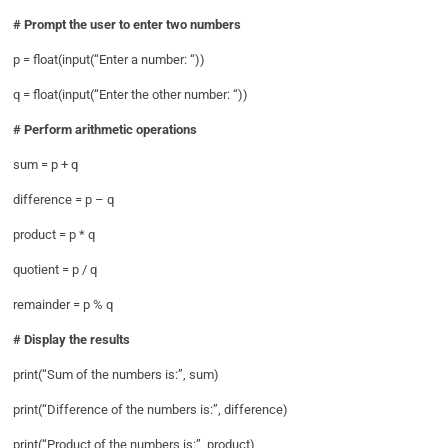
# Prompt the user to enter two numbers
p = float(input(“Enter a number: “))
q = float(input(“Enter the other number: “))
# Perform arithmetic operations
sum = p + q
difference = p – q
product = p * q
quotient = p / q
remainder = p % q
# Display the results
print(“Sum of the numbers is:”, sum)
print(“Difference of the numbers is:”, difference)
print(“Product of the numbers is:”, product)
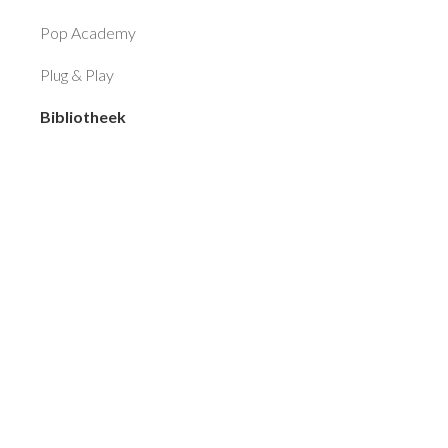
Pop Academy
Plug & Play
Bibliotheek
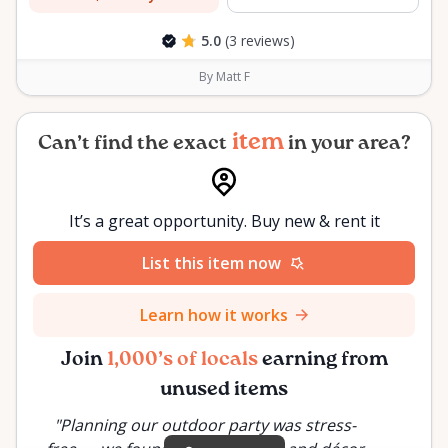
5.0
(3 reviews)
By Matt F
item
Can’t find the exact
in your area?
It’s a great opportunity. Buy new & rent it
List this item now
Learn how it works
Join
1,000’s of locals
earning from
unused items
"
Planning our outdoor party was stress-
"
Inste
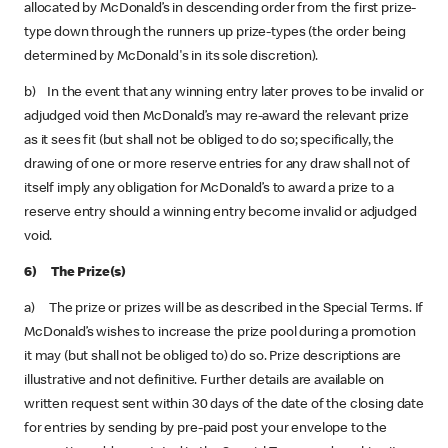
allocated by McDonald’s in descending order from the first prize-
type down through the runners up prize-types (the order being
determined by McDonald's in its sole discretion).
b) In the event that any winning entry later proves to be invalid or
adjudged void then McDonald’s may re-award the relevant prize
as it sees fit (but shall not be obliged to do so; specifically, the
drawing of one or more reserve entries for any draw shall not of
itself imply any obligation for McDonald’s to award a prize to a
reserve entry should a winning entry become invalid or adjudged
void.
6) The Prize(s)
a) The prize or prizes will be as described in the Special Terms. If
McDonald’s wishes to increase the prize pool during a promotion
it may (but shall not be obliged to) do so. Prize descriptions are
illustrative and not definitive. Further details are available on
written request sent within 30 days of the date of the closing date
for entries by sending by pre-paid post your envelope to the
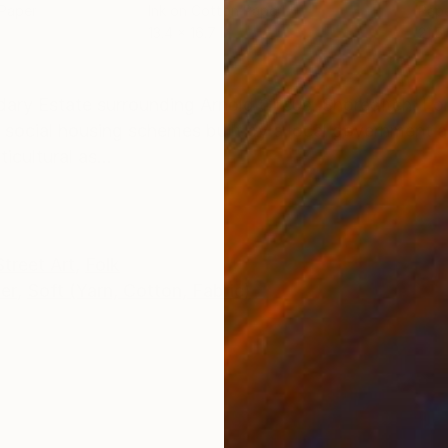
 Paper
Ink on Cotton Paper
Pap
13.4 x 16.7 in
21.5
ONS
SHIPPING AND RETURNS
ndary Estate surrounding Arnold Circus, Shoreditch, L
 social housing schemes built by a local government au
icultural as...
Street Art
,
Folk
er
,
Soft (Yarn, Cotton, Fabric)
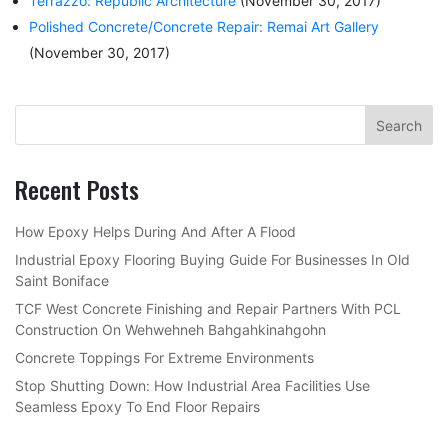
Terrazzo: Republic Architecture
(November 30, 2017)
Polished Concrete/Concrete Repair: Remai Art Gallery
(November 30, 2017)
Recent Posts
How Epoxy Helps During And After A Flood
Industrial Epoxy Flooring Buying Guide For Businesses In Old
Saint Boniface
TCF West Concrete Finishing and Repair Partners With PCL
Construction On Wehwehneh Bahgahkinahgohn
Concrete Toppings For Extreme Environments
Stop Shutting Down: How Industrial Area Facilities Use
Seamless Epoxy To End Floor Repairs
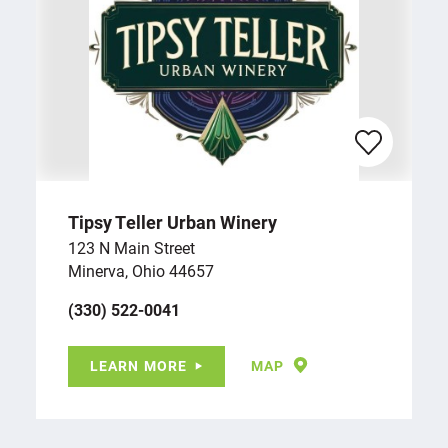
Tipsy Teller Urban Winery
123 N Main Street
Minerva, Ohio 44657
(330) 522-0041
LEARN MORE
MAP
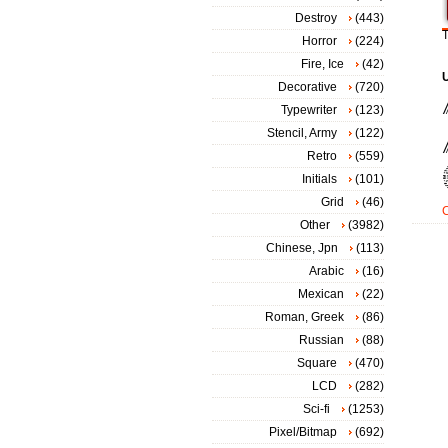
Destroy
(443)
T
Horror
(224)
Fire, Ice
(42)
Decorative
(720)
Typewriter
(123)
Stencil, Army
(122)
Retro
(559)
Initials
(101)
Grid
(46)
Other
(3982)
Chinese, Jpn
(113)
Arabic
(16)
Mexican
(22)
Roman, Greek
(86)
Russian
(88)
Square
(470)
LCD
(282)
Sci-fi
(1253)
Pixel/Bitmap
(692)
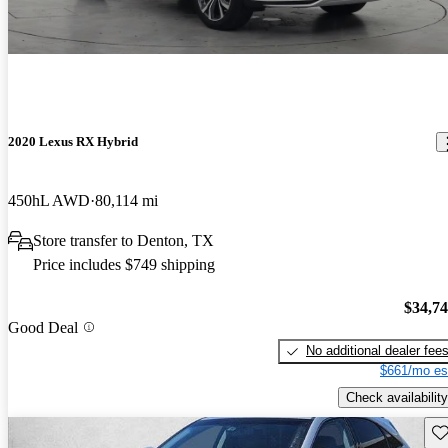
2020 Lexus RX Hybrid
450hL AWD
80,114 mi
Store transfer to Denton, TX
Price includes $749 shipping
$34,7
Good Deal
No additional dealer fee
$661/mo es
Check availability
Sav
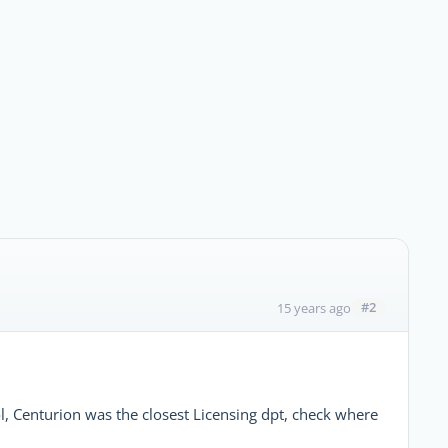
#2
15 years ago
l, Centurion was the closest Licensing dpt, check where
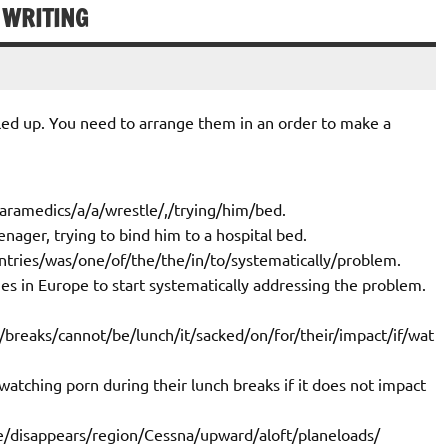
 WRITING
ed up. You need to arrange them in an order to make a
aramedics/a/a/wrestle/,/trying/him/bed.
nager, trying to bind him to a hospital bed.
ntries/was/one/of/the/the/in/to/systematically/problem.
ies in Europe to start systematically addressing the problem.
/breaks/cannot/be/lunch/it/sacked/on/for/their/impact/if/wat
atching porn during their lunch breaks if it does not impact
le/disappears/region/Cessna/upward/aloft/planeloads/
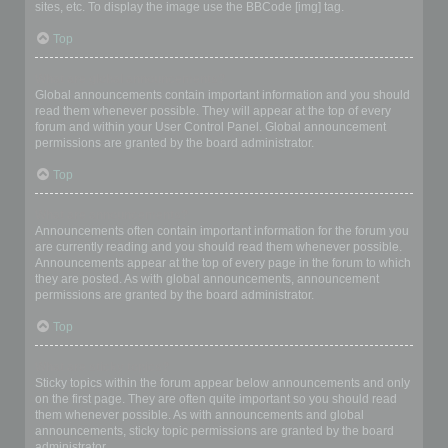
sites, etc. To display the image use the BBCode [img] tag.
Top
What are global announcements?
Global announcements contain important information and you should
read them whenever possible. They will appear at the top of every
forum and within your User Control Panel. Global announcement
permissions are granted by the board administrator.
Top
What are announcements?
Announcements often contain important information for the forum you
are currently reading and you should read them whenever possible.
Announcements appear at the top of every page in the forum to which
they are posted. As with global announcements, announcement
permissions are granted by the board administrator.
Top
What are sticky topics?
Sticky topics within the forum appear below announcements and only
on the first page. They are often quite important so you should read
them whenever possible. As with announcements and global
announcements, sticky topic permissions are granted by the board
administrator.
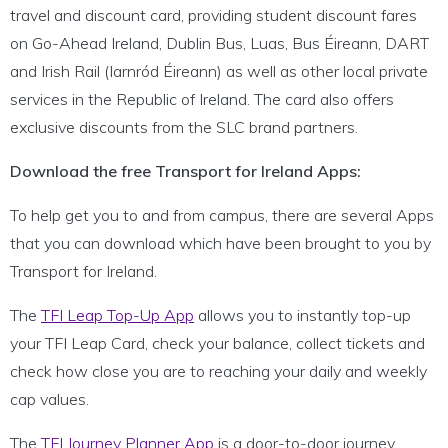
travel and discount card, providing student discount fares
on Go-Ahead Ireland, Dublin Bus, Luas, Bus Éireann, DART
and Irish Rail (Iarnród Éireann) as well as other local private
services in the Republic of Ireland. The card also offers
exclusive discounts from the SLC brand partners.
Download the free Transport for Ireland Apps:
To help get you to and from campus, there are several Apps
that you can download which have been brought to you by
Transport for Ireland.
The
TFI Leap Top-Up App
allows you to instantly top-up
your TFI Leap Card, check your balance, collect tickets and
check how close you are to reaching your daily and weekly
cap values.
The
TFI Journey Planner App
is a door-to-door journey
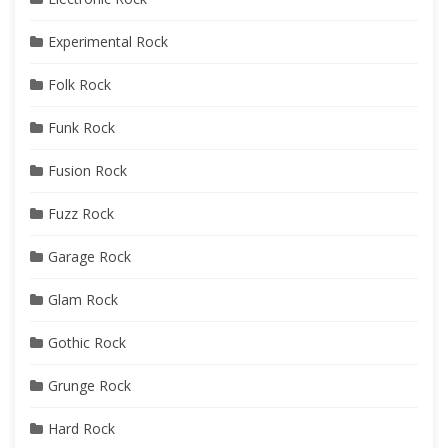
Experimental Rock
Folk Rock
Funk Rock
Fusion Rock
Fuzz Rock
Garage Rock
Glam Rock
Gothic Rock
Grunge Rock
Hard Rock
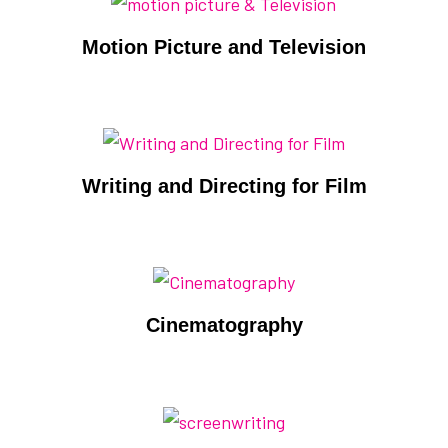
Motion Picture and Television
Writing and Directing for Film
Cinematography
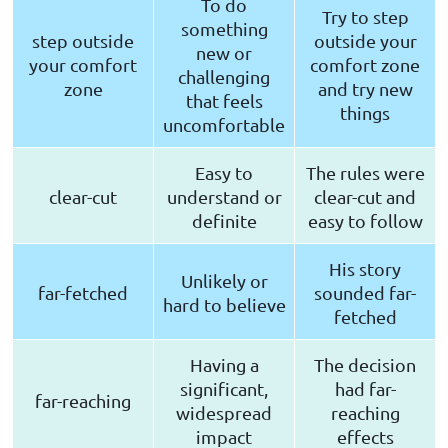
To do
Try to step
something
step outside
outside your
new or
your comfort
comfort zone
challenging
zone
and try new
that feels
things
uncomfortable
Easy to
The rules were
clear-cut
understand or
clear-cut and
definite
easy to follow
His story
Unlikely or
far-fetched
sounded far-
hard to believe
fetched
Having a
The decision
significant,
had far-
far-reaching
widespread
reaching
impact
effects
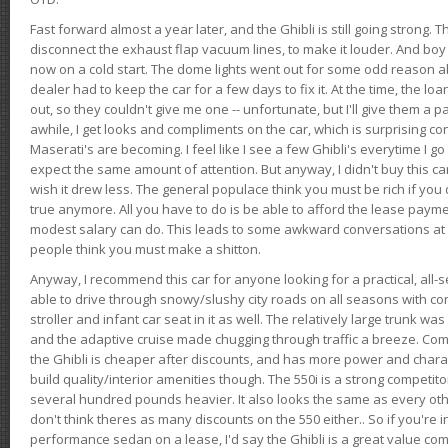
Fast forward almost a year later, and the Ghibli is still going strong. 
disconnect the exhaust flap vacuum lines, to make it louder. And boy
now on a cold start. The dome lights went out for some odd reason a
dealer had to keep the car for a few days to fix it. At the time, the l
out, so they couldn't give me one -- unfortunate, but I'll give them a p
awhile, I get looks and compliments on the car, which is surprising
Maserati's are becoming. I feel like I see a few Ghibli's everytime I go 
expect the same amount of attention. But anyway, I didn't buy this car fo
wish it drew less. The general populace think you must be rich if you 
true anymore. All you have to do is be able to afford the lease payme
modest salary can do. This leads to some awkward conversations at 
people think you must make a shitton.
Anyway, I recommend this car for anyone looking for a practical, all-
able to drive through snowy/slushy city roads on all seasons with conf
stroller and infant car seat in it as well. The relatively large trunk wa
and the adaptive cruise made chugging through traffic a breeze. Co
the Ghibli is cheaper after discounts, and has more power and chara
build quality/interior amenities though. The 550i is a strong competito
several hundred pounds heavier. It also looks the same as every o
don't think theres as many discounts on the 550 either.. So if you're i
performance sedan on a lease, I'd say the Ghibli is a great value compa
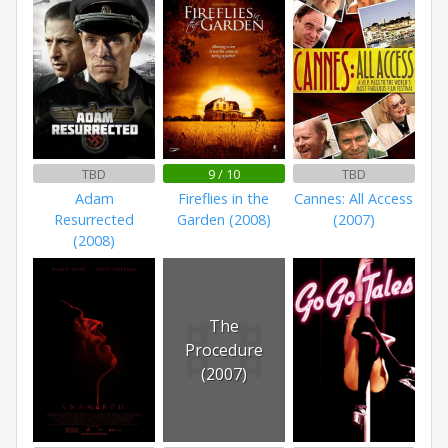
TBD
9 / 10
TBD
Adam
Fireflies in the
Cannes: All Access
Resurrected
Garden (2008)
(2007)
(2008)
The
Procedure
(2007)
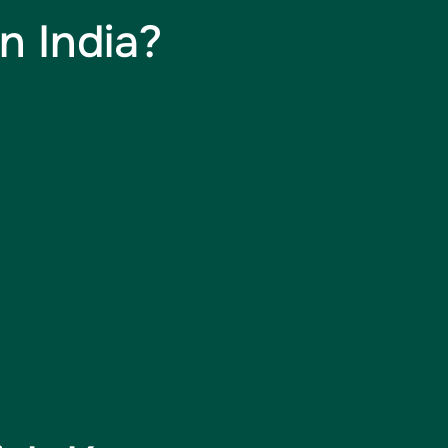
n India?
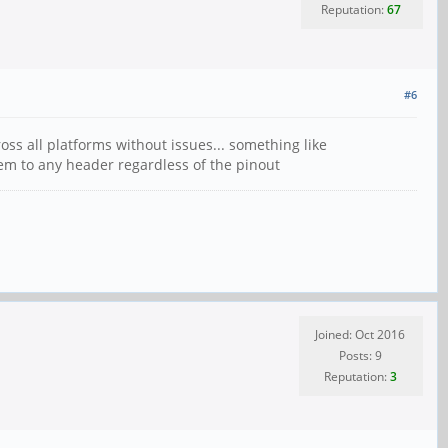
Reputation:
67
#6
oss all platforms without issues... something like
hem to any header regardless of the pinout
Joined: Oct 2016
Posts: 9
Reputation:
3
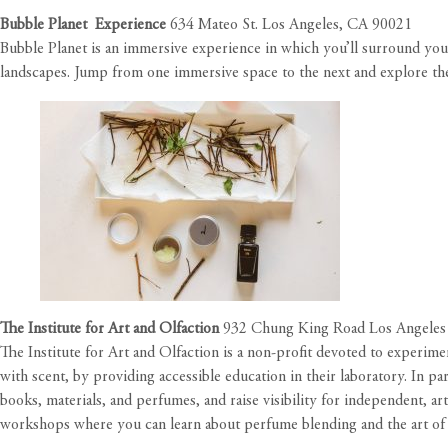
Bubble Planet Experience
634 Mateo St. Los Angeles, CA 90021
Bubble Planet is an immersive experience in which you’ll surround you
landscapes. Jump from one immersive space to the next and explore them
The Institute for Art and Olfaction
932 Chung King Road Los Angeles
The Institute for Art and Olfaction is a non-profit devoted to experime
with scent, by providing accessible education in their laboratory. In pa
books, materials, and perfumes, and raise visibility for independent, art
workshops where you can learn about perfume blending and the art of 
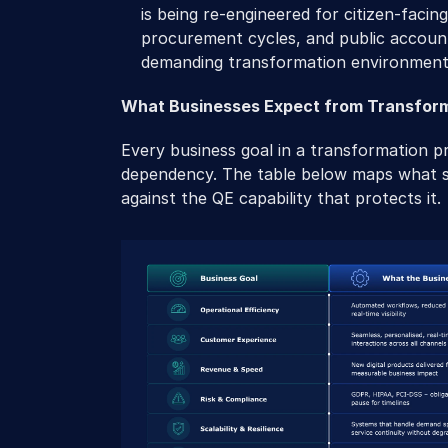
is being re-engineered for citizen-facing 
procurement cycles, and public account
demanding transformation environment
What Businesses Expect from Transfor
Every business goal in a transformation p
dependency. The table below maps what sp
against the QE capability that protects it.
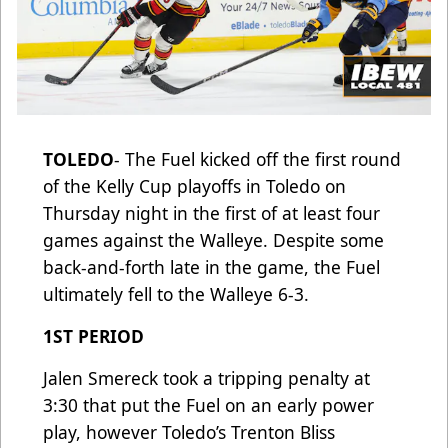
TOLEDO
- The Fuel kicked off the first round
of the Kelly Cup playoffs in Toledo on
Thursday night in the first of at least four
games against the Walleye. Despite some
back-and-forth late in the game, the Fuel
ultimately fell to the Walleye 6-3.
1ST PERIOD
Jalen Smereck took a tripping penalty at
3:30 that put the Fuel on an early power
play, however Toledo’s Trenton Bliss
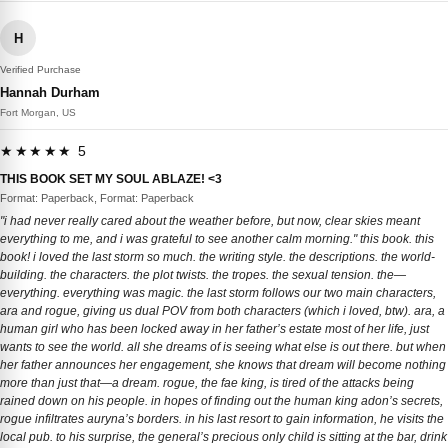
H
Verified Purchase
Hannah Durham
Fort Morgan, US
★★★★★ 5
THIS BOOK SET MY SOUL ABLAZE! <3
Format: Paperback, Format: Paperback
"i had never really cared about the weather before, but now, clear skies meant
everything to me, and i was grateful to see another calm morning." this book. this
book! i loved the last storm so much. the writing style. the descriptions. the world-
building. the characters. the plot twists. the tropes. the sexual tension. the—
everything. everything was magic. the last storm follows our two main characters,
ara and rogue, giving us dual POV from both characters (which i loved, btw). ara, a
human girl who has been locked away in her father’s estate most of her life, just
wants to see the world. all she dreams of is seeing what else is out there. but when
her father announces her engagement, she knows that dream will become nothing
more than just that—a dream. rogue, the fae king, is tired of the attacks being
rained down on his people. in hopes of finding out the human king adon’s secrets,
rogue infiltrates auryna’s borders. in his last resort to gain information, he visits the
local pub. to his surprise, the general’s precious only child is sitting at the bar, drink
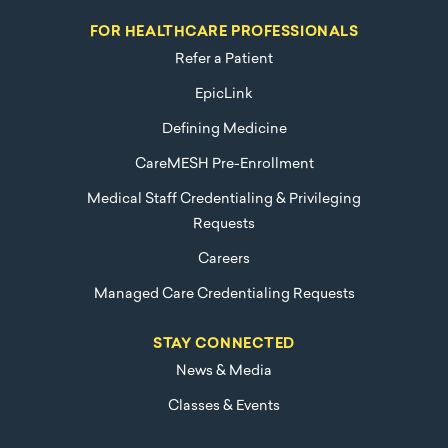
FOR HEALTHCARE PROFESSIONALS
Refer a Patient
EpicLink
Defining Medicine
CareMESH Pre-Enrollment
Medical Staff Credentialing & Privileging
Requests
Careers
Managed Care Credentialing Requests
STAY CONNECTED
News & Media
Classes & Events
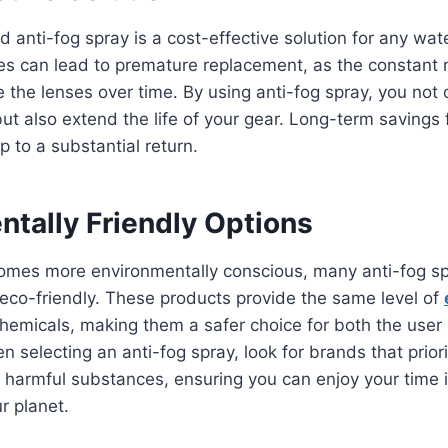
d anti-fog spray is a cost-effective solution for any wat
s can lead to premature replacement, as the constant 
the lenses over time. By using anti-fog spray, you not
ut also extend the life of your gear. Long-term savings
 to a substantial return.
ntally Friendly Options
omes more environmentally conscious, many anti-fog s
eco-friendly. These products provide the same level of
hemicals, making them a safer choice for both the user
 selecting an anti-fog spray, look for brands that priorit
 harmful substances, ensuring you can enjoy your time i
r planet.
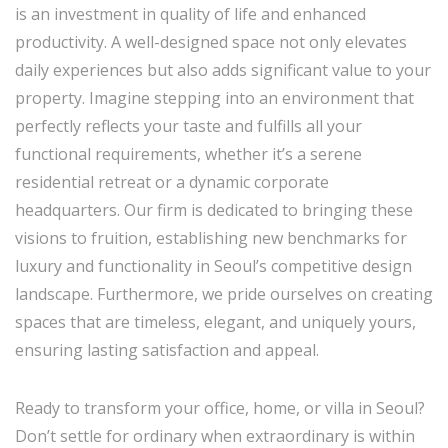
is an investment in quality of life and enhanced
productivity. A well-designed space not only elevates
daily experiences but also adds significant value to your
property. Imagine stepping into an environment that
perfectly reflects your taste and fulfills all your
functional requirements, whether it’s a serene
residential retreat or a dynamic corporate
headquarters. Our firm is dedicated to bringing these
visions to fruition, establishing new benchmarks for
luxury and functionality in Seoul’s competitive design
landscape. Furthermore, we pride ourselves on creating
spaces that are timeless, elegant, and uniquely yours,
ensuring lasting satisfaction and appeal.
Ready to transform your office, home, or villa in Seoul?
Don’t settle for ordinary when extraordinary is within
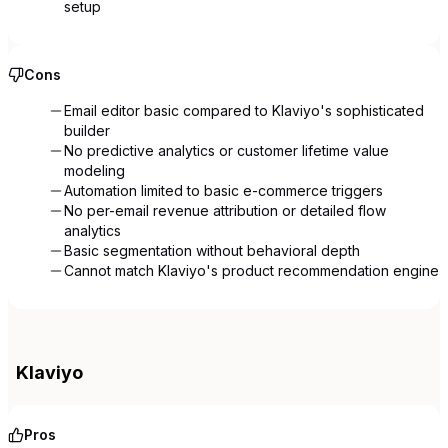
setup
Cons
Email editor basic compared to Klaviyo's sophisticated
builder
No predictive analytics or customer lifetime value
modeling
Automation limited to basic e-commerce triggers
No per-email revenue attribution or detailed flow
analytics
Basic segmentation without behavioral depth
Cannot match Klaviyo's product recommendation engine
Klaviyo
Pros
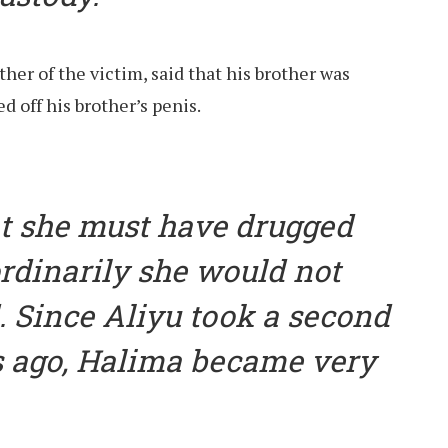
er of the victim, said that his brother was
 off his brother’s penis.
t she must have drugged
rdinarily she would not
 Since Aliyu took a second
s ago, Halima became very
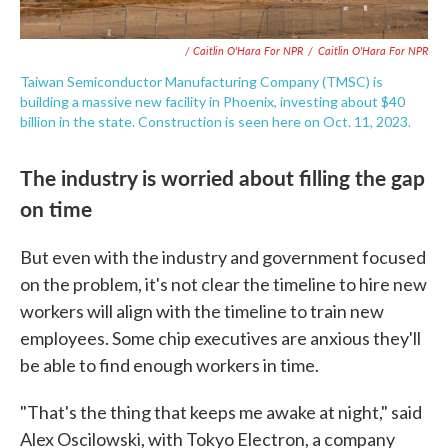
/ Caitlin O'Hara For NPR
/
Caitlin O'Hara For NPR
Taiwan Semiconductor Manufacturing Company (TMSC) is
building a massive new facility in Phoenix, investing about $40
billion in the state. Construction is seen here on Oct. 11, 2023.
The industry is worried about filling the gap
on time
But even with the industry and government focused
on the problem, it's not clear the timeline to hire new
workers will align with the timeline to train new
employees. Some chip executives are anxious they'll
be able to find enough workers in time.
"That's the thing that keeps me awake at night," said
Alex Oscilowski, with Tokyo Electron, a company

ASSIGNMENT:
Leaving out the pictures, restate each line of the listing above verbatim, from the opening line to the line bearing "# Display the results", inclusive, and no more.

SOLUTION:
# Prompt the user to enter two numbers
p = float(input(“Enter a number: “))
q = float(input(“Enter the other number: “))
# Perform arithmetic operations
sum = p + q
difference = p – q
product = p * q
quotient = p / q
remainder = p % q
# Display the results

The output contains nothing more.